Die Wahrheit, das Lieblingsspiel der Menschheit

Der moderne Mensch lebt im Wahn der Suche nach einer letztgültigen Wahrheit. Tagein -tagaus hören wir, was die Wahrheit über dies und jenes sein soll. Die “Wahrheit” ist das Hauptgeschäft der Medien und vieler anderer Branchen und so ist die “Wahrheit” ein geflügeltes Wort geworden, welches für die verschiedensten Vorstellungen herhalten muss.
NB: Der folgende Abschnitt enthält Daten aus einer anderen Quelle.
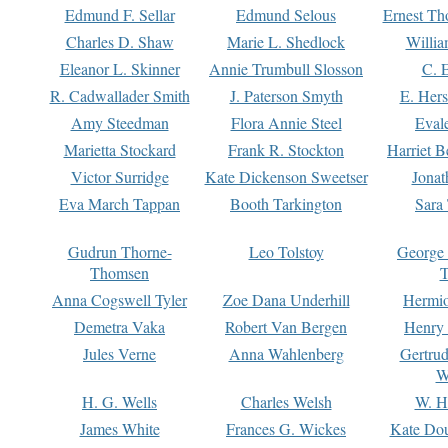
Edmund F. Sellar
Edmund Selous
Ernest Th
Charles D. Shaw
Marie L. Shedlock
Willia
Eleanor L. Skinner
Annie Trumbull Slosson
C. 
R. Cadwallader Smith
J. Paterson Smyth
E. Her
Amy Steedman
Flora Annie Steel
Eval
Marietta Stockard
Frank R. Stockton
Harriet 
Victor Surridge
Kate Dickenson Sweetser
Jonat
Eva March Tappan
Booth Tarkington
Sara
Gudrun Thorne-
Leo Tolstoy
George
Thomsen
T
Anna Cogswell Tyler
Zoe Dana Underhill
Hermi
Demetra Vaka
Robert Van Bergen
Henry
Jules Verne
Anna Wahlenberg
Gertru
W
H. G. Wells
Charles Welsh
W. H
James White
Frances G. Wickes
Kate Dou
Die moderne Wissenschaft beruht auf einem Konzept, welches voraussetzt, dass irgendwo in der Tiefe der Natur die letzten Wahrheiten vergraben seien, nach welchen wir nur lange genug graben müssten, um diese freizulegen. Es sei also nur eine Frage der Zeit, bis wir alles auf Erden verstehen könnten. Und wenn wir alles verstanden haben, dann haben wir schließlich auch die Lösung für alle Probleme der Menschheit. Es gibt auch heute noch genügend Wissenschaftler, die von dieser Idee überzeugt sind. Auch unsere gegenwärtige Gesellschaft hält gerne diese Anschauung hoch. in unserer wissenschaftsgläubigen Kultur wird heute mit vermeintlichen “wissenschaftlichen Beweisen” alles Mögliche verkauft. So produzierten unsere Kulturen seit Jahrhunderten immer wieder neue Wahrheiten, die von Institutionen und Menschengruppen auch heute noch gerne auf ihre Banner geschrieben werden. Nicht selten hatte und hat heute noch die eine oder andere Wahrheit viele Opfer. Seien es die “Wahrheiten” des Nationalsozialismus, des Kommunismus oder auch des heutigen Kapitalismus, um nur die jüngste Geschichte zu erwähnen. Auch religiösen “Wahrheiten” fielen viele Menschen zum Opfer.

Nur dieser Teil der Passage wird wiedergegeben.